Record £2.4bn sitting unspent in school bank accounts

It has emerged that schools are hoarding a record £2.4 billion of taxpayers’ money despite complaints over cuts to the education budget. It is thought some of the money comes from “pupil premium”. This is from the Telegraph…

New figures show the amount of money held in school bank accounts has soared by a third in just two years and head teachers are sitting on up to £2m each.

It is claimed that some of the money comes from the Coalition’s flagship “pupil premium” – a multi-million fund handed to schools to boost standards among poor children.

Heads insisted that the more money was being held by schools because of the “turbulence” surrounding education funding.

But the disclosure sparked claims the level of surpluses was excessive particularly at a time when schools were being forced to close libraries and cut back on sports provision during the financial crisis.

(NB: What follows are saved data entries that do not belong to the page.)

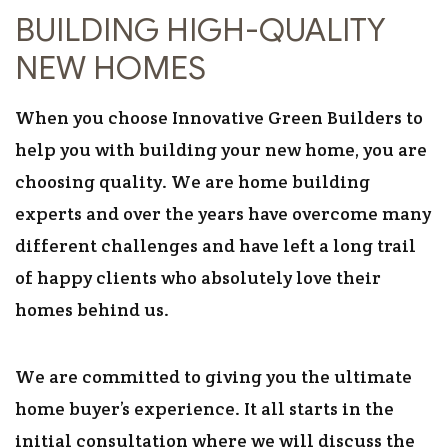
BUILDING HIGH-QUALITY
NEW HOMES
When you choose Innovative Green Builders to
help you with building your new home, you are
choosing quality. We are home building
experts and over the years have overcome many
different challenges and have left a long trail
of happy clients who absolutely love their
homes behind us.
We are committed to giving you the ultimate
home buyer’s experience. It all starts in the
initial consultation where we will discuss the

Mary Bousted, general secretary of the Association of Teachers and Lecturers, said: “It’s a massive amount of money to be sitting on and this money should be spent on pupils’ education. While it’s perfectly legitimate to build up reserves, this level of hoarding should mean schools are held accountable.“If they don’t show how the money is being spent, then they should be forced to give it back.”

Data from the Department for Education shows that £1.8bn in surpluses was held by state schools in England in 2009/10.

But the figure increased to £2bn a year later and £2.4bn in 2011/12 – equivalent to building costs for around 170 new schools.

By law, local councils are supposed to claw back cash equivalent to five per cent of budgets in secondary schools and eight per cent in primaries. But the latest figures suggest this is not being done – or that more schools are sitting on surpluses up the maximum level allowed.

Sir John Cass’s Foundation and Red Coat School in east London had a surplus of more than £2m, it emerged. Many others had excess balances of £1m.

Prof John Howson, research fellow at Oxford University, who analysed the data for the Times Educational Supplement, said the increase in surpluses in poor areas was linked to the pupil premium.

The money is awarded to schools to raise standards among those eligible for free school meals – the Government’s standard measure of deprivation.